◆ **Data extracts**:
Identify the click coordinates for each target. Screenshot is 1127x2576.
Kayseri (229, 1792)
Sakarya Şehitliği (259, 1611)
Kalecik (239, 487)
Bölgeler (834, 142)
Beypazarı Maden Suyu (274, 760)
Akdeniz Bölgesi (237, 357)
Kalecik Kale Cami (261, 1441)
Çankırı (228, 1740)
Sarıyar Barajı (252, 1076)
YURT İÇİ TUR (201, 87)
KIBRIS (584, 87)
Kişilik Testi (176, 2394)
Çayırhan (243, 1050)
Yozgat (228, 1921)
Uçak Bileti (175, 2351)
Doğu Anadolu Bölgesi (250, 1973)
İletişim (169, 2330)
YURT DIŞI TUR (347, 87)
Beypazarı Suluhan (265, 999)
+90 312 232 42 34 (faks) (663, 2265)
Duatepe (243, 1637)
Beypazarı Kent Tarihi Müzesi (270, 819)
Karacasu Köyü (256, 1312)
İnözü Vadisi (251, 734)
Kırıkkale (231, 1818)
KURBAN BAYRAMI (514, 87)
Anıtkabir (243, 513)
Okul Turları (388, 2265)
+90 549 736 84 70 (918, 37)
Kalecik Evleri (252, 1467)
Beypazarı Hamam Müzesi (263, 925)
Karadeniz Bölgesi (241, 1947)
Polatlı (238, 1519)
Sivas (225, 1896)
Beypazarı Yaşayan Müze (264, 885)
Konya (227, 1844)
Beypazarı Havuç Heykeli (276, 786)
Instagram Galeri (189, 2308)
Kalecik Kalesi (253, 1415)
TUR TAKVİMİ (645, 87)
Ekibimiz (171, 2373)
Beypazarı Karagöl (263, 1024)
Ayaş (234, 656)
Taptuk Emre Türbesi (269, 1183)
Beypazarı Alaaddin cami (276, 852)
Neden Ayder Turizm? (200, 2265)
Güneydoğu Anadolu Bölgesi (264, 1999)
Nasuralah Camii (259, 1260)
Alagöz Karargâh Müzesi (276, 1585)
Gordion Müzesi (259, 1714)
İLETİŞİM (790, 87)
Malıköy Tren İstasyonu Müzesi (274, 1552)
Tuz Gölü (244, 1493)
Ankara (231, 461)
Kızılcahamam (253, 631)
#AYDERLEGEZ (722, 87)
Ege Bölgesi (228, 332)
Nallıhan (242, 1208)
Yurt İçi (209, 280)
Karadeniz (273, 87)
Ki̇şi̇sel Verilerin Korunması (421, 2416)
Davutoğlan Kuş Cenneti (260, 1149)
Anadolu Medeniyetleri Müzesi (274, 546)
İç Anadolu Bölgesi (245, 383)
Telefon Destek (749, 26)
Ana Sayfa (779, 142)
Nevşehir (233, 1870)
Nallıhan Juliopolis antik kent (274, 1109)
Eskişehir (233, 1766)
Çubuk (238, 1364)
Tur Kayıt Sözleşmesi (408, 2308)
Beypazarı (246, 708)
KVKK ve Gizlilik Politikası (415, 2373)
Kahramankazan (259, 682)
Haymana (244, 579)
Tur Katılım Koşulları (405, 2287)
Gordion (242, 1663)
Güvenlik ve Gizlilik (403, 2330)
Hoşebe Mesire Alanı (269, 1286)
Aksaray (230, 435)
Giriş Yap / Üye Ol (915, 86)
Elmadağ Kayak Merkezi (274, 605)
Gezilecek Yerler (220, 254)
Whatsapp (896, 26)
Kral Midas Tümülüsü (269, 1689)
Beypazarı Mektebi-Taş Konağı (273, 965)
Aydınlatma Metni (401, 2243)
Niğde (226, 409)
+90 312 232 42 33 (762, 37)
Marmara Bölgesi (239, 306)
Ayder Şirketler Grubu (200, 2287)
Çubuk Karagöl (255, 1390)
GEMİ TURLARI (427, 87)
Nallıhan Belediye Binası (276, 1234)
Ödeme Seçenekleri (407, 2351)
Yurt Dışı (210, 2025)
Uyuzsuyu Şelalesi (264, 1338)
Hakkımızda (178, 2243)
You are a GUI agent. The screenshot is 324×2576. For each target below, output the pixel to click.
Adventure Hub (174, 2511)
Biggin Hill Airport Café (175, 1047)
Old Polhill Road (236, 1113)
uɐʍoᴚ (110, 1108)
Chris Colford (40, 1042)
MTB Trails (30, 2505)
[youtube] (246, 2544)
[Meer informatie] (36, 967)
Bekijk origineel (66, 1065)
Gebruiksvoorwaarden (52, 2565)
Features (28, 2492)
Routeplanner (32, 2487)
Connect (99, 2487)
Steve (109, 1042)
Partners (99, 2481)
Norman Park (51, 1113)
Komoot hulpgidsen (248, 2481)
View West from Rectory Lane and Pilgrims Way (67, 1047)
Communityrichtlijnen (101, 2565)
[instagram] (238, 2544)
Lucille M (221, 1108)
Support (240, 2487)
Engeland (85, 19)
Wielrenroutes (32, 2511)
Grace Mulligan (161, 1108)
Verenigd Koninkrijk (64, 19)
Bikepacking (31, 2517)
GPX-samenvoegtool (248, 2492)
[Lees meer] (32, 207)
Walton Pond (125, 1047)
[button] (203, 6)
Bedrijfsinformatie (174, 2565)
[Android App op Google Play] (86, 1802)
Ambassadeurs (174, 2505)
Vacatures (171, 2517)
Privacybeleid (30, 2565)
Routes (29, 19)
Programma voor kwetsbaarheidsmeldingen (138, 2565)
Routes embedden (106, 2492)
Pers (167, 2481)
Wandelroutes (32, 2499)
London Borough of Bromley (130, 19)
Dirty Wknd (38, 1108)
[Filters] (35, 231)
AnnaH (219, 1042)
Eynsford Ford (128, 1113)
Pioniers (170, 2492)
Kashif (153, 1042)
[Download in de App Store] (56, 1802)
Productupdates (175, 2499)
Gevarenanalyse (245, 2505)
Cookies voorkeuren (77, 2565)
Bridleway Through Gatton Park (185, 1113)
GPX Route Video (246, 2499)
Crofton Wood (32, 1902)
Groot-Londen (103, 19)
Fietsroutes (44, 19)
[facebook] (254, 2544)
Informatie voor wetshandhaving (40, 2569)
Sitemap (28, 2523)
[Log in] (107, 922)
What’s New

◆ **What needs to be done**:
The lines you need are those holding the word "Gizlilik"; copy each of them from the material above.

◆ **Response to the exercise**:
KVKK ve Gizlilik Politikası (415, 2373)
Güvenlik ve Gizlilik (403, 2330)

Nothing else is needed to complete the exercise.